„Gay! Gay! Nun gay schon!“ Wieder drücke ich den Knopf an der Ampel.
„Werde grün. Grüner. Am grünsten!“
Wenn Gewalt versagt, muss eben Magie ran. Ja. Es grünt so grün und ich will über den Zebrastreifen spurten. Da hält mich meine Busenfreundin Irma fest. Und knutscht mich zur Begrüßung. Ausgiebigst. Mitten auf dem Bürgersteig. Die Ampel errötet prompt.
„Irma, lass mich los! Die Leute gaffen schon. Ein öffentliches Ärgernis, dafür habe ich wirklich keine Zeit.“ Es ist immer noch Rot. Irma hakt sich bei mir ein.
„Ist heute dein Bloß-nicht-Homo-Tag?“, fragt sie.
Ich hole tief Luft und lege los. „Die wissenschaftliche Bezeichnung Anführungszeichen unten homosexuell Anführungszeichen oben wird von vielen gleichgeschlechtlich orientierten Frauen wegen der Reduktion ihrer Empfindungen auf Sexualität abgelehnt, da lesbische Lebensweise neben Sexualität auch die emotionale Zuwendung sowie den Wunsch nach partnerschaftlicher Bindung beinhaltet oder beinhalten kann.“ Uff. Bis ich diesen Satz auswendig konnte!
Irma schaut mich groß an. „Wo hast du das denn her?“, fragt sie.
„Wikipedia“, antworte ich stolz. „Zur Abwehr. Und zum Vorbeugen. Die intolerante Vogelgrippe ist mal wieder unterwegs. Gleich hält sie einen homophoben Vortrag, direkt um die Ecke. Gayst du mit?“
Irma schüttelt sich. „Das wird zur Epidemie. Malaysia jagt Homosexuelle und, schwups, muss hier auch wieder für die sogenannte Ordnung gesorgt werden. Die weiße, patriarchalische, heterosexuelle, versteht sich. Wenn sie es schon nicht bei sich daheim können, dann ...“
„... dann schießen sie eben in der Nachbarschaft auf den Haussegen“, unterbreche ich. „Dabei ist es doch bekannt. Bis zu zehn Prozent warme Brüder und oder starke Schwestern sitzen mit in der Runde. An jedem Familientisch. Transgender auch und all die anderen aus der Family. Schon immer. Und das wird auch so bleiben.
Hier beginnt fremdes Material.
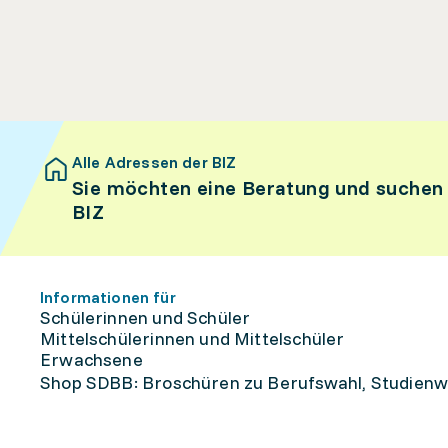
Alle Adressen der BIZ
Sie möchten eine Beratung und suchen
BIZ
Informationen für
Schülerinnen und Schüler
Mittelschülerinnen und Mittelschüler
Erwachsene
Shop SDBB: Broschüren zu Berufswahl, Studienw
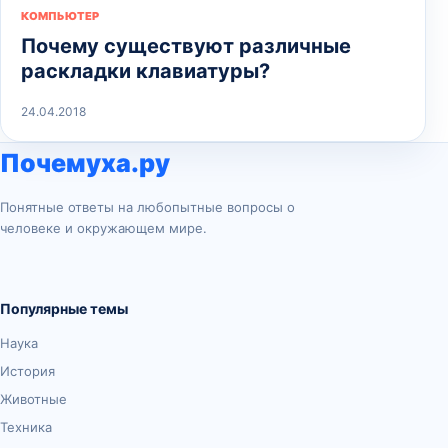
КОМПЬЮТЕР
Почему существуют различные
раскладки клавиатуры?
24.04.2018
Почемуха.ру
Понятные ответы на любопытные вопросы о
человеке и окружающем мире.
Популярные темы
Наука
История
Животные
Техника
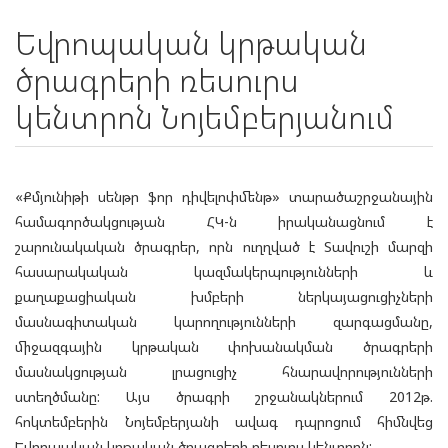
Եվրոպական կրթական
ծրագրերի ռեսուրս
կենտրոն Նոյեմբերյանում
«Քմյունիթի սենթր ֆոր դիվելոփմենթ» տարածաշրջանային
համագործակցության ՀԿ-ն իրականացնում է
շարունակական ծրագրեր, որն ուղղված է Տավուշի մարզի
հասարակական կազմակերպությունների և
քաղաքացիական խմբերի ներկայացուցիչների
մասնագիտական կարողությունների զարգացմանը,
միջազգային կրթական փոխանակման ծրագրերի
մասնակցության լրացուցիչ հնարավորությունների
ստեղծմանը: Այս ծրագրի շրջանակներում 2012թ.
հոկտեմբերին Նոյեմբերյանի ավագ դպրոցում հիմնվեց
Եվրոպական կրթական ծրագրերի ռեսուրս կենտրոն:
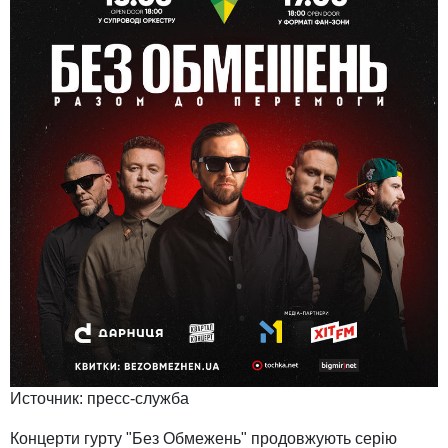
Источник:
пресс-служба
Концерти гурту "Без Обмежень" продовжують серію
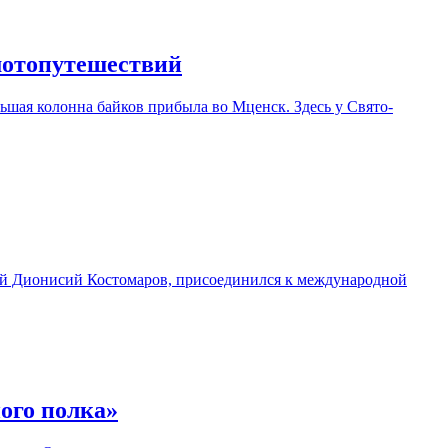
мотопутешествий
ьшая колонна байков прибыла во Мценск. Здесь у Свято-
ей Дионисий Костомаров, присоединился к международной
ого полка»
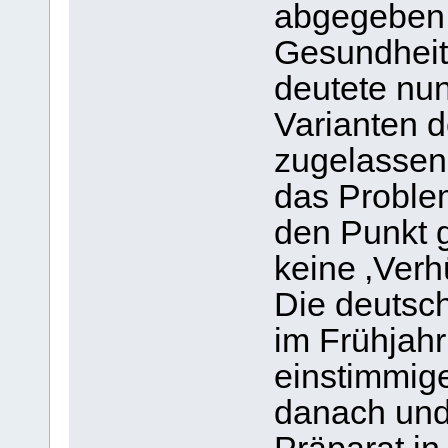
abgegeben 
Gesundheit
deutete nun
Varianten d
zugelassen
das Problem
den Punkt g
keine ‚Verh
Die deutsc
im Frühjahr
einstimmig
danach und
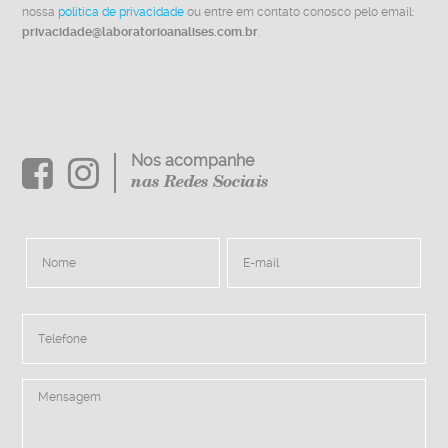
nossa
política de privacidade
ou entre em contato conosco pelo email:
privacidade@laboratorioanalises.com.br
.
Nos acompanhe
nas Redes Sociais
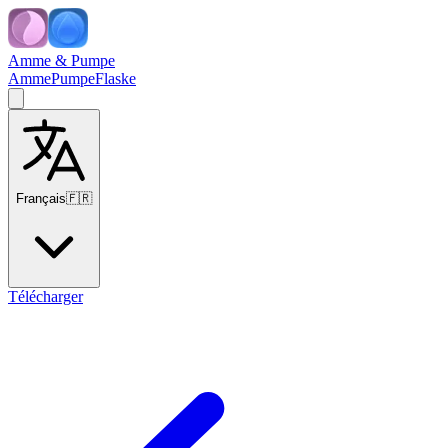
Amme & Pumpe
Amme
Pumpe
Flaske
Français
🇫🇷
Télécharger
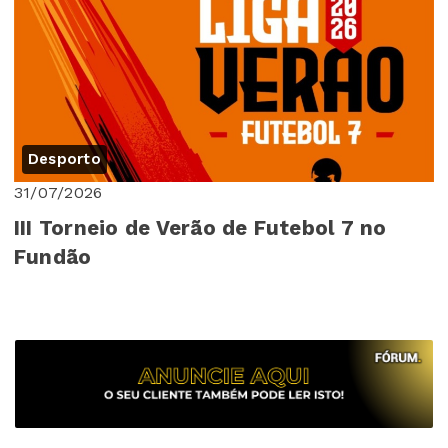
Desporto
31/07/2026
III Torneio de Verão de Futebol 7 no
Fundão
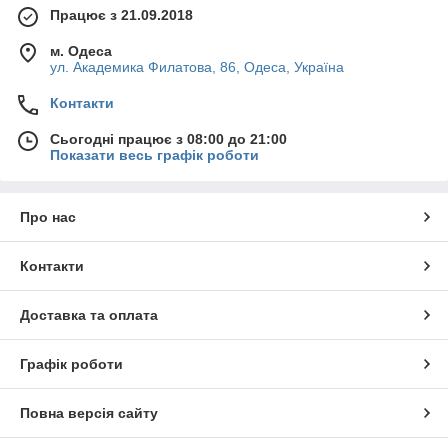
Працює з 21.09.2018
м. Одеса
ул. Академика Филатова, 86, Одеса, Україна
Контакти
Сьогодні працює з 08:00 до 21:00
Показати весь графік роботи
Про нас
Контакти
Доставка та оплата
Графік роботи
Повна версія сайту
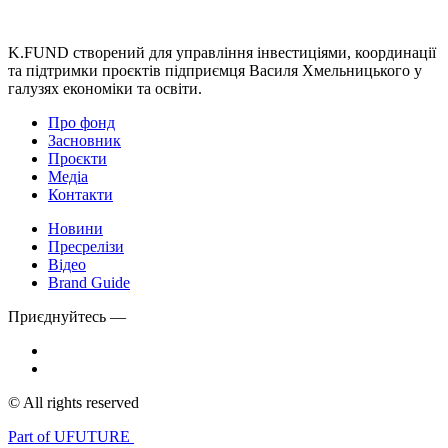
K.FUND створений для управління інвестиціями, координації
та підтримки проєктів підприємця Василя Хмельницького у
галузях економіки та освіти.
Про фонд
Засновник
Проєкти
Медіа
Контакти
Новини
Пресрелізи
Відео
Brand Guide
Приєднуйтесь —
© All rights reserved
Part of UFUTURE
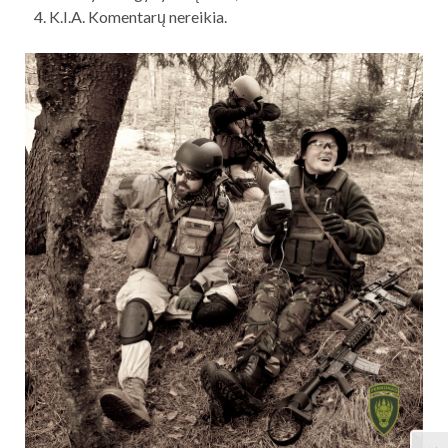
K.I.A. Komentarų nereikia.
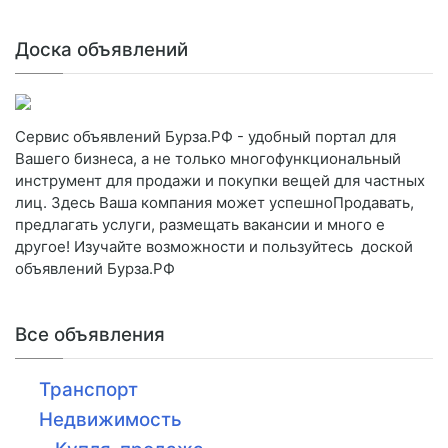
Доска объявлений
Сервис объявлений Бурза.РФ - удобный портал для
Вашего бизнеса, а не только многофункциональный
инструмент для продажи и покупки вещей для частных
лиц. Здесь Ваша компания может успешноПродавать,
предлагать услуги, размещать вакансии и много е
другое! Изучайте возможности и пользуйтесь доской
объявлений Бурза.РФ
Все объявления
Транспорт
Недвижимость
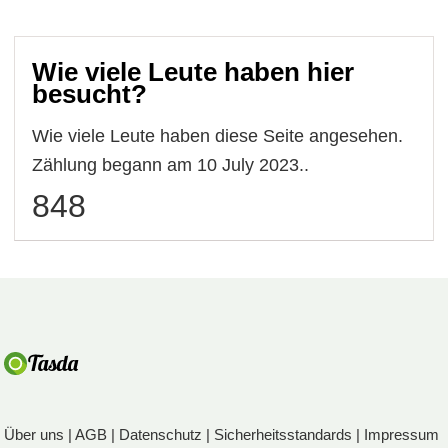
Wie viele Leute haben hier
besucht?
Wie viele Leute haben diese Seite angesehen.
Zählung begann am 10 July 2023..
848
Über uns
|
AGB
|
Datenschutz
|
Sicherheitsstandards
|
Impressum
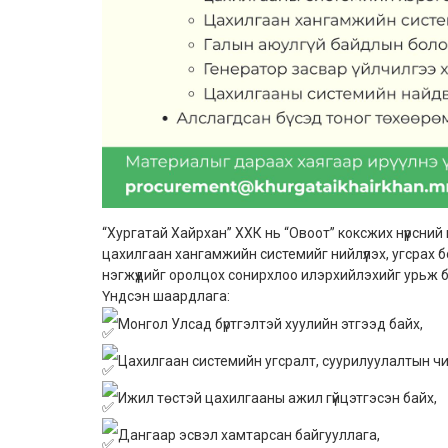
“Хургатай Хайрхан” ХХК нь “Овоот” коксжих нүүрсни
цахилгаан хангамжийн системийг нийлүүлэх, угсрах 
нэгжүүдийг оролцох сонирхлоо илэрхийлэхийг урьж 
Үндсэн шаардлага:
Монгол Улсад бүртгэлтэй хуулийн этгээд байх,
Цахилгаан системийн угсралт, суурилуулалтын чи
Ижил төстэй цахилгааны ажил гүйцэтгэсэн байх,
Дангаар эсвэл хамтарсан байгууллага,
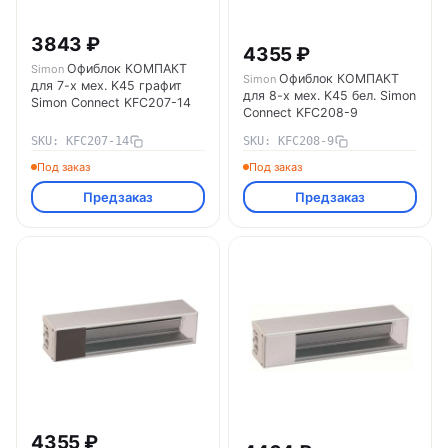
3843 ₽
4355 ₽
Офиблок КОМПАКТ
Simon
Офиблок КОМПАКТ
Simon
для 7-х мех. K45 графит
для 8-х мех. K45 бел. Simon
Simon Connect KFC207-14
Connect KFC208-9
SKU: KFC207-14
SKU: KFC208-9
Под заказ
Под заказ
Предзаказ
Предзаказ
4355 ₽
Da hilft keine Kokosmilch, auch keine Pomelos oder Orangen und selbst Zitronen versagen. Der Ratschlag ist sowieso nicht wissenschaftlich. Wie heißt dieser Professor doch gleich – der von der Universität in Malaysia? Ach, der hat doch schlicht einen Vogel.“
Irma grinst breit. „Ach, wie schade! Stell dir nur vor, Saures als Anführungszeichen unten Gegenmittel Anführungszeichen oben für Homosexualität.“ Sie überlegt kurz.
„Dann müsste umgekehrt Süßes jede heterosexuelle Frau zu einer Lesbe machen.“ Sie kichert. „Ob Christine Gräfin von der Pahlen das wusste, als sie riet, auch bei kleinen Einladungen Konfekt als Gastgeschenk mitzubringen?“
Das ist die Lösung! Erleichtert drücke ich wieder den Ampelknopf. Schokolade habe ich immer dabei. Ob der Homophobiker dann schon während seiner Rede schwul wird? Oder dauert das ein bisschen? Wenigstens wäre der erste Schritt in ein warmes Leben getan. Falls es mit der Homosüßität doch nicht gayt, könnten wir immer noch über Stockschläge, Strafverfolgung und Umerziehungslager à la Malaysia nachdenken. Nicht nur dort glaubt man ja, dass das umgekehrt klappt.
Endlich, Grün. Zufrieden gehe ich über die Straße, Irma im Schlepptau. Wenn doch alles so gut funktionierte wie die Taste an der Ampel.